Transcribed page contents -
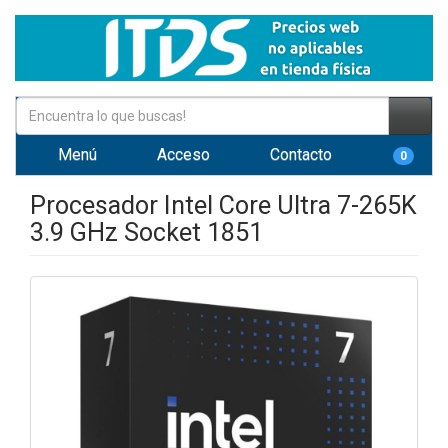
Menú
Acceso
Contacto
0
Procesador Intel Core Ultra 7-265K
3.9 GHz Socket 1851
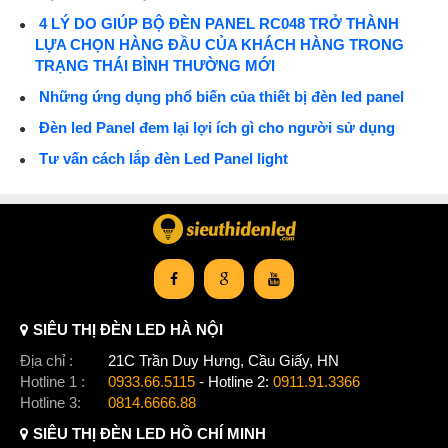
4 LÝ DO GIÚP BỘ ĐÈN PANEL RC048 TRỞ THÀNH
LỰA CHỌN HÀNG ĐẦU CỦA KHÁCH HÀNG TRONG
TRẠNG THÁI BÌNH THƯỜNG MỚI
Những ứng dụng phổ biến của thiết bị đèn led panel
Đèn led Panel đem lại lợi ích gì cho người sử dụng
Tư vấn cách lắp đèn Led Panel light
SIÊU THỊ ĐÈN LED HÀ NỘI
Địa chỉ :
21C Trần Duy Hưng, Cầu Giấy, HN
Hotline 1 :
0933.66.5115
- Hotline 2:
0911.91.3366
Hotline 3:
0814.6666.88
SIÊU THỊ ĐÈN LED HỒ CHÍ MINH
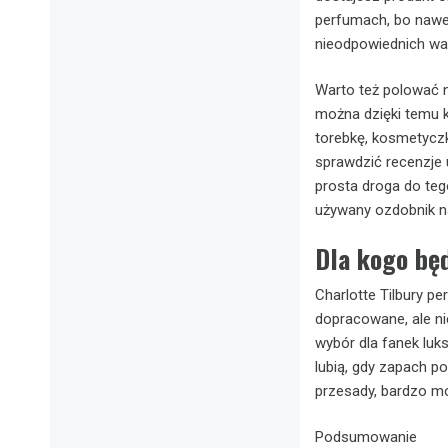
perfumach, bo nawet 
nieodpowiednich wa
Warto też polować 
można dzięki temu k
torebkę, kosmetyczkę
sprawdzić recenzje 
prosta droga do tego
używany ozdobnik n
Dla kogo bę
Charlotte Tilbury pe
dopracowane, ale ni
wybór dla fanek luk
lubią, gdy zapach po
przesady, bardzo moż
Podsumowanie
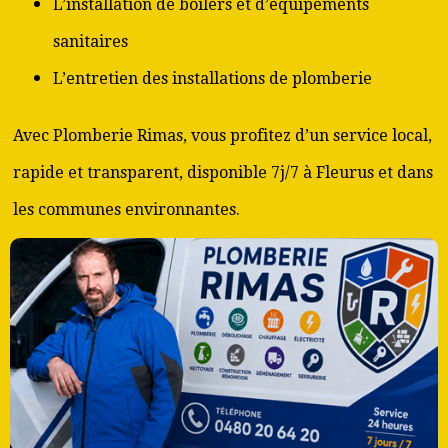
L’installation de boilers et d’équipements
sanitaires
L’entretien des installations de plomberie
Avec Plomberie Rimas, vous profitez d’un service local,
rapide et transparent, disponible 7j/7 à Fleurus et dans
les communes environnantes.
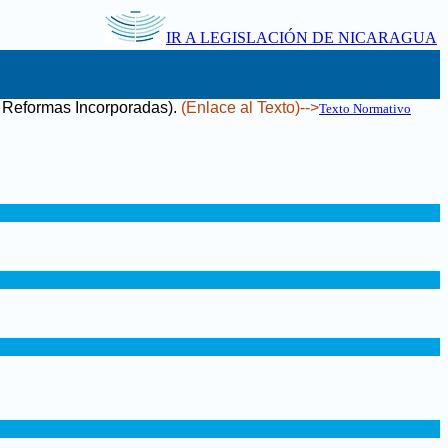
IR A LEGISLACIÓN DE NICARAGUA
us Reformas Incorporadas)
.
(Enlace al Texto)-->
Texto Normativo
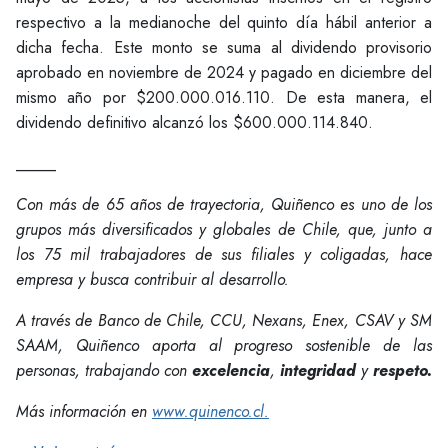
respectivo a la medianoche del quinto día hábil anterior a
dicha fecha. Este monto se suma al dividendo provisorio
aprobado en noviembre de 2024 y pagado en diciembre del
mismo año por $200.000.016.110. De esta manera, el
dividendo definitivo alcanzó los $600.000.114.840.
_____
Con más de 65 años de trayectoria, Quiñenco es uno de los
grupos más diversificados y globales de Chile, que, junto a
los 75 mil trabajadores de sus filiales y coligadas, hace
empresa y busca contribuir al desarrollo.
A través de Banco de Chile, CCU, Nexans, Enex, CSAV y SM
SAAM, Quiñenco aporta al progreso sostenible de las
personas, trabajando con
excelencia
,
integridad
y
respeto.
Más información en
www.quinenco.cl.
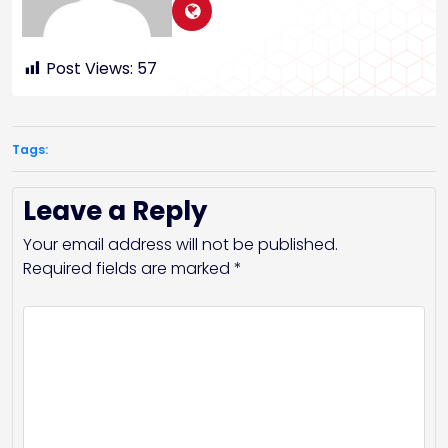
Post Views:
57
Tags:
Leave a Reply
Your email address will not be published.
Required fields are marked
*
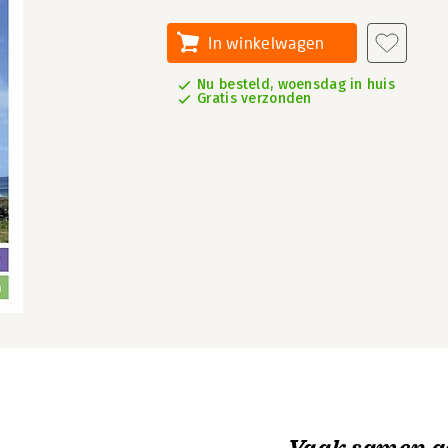
In winkelwagen
Nu besteld, woensdag in huis
Gratis verzonden
Vaak samen g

What this task involves -
Among the lines above, find those with the word "SIÊU" and list them.

Finished task -
SIÊU THỊ ĐÈN LED HÀ NỘI
SIÊU THỊ ĐÈN LED HỒ CHÍ MINH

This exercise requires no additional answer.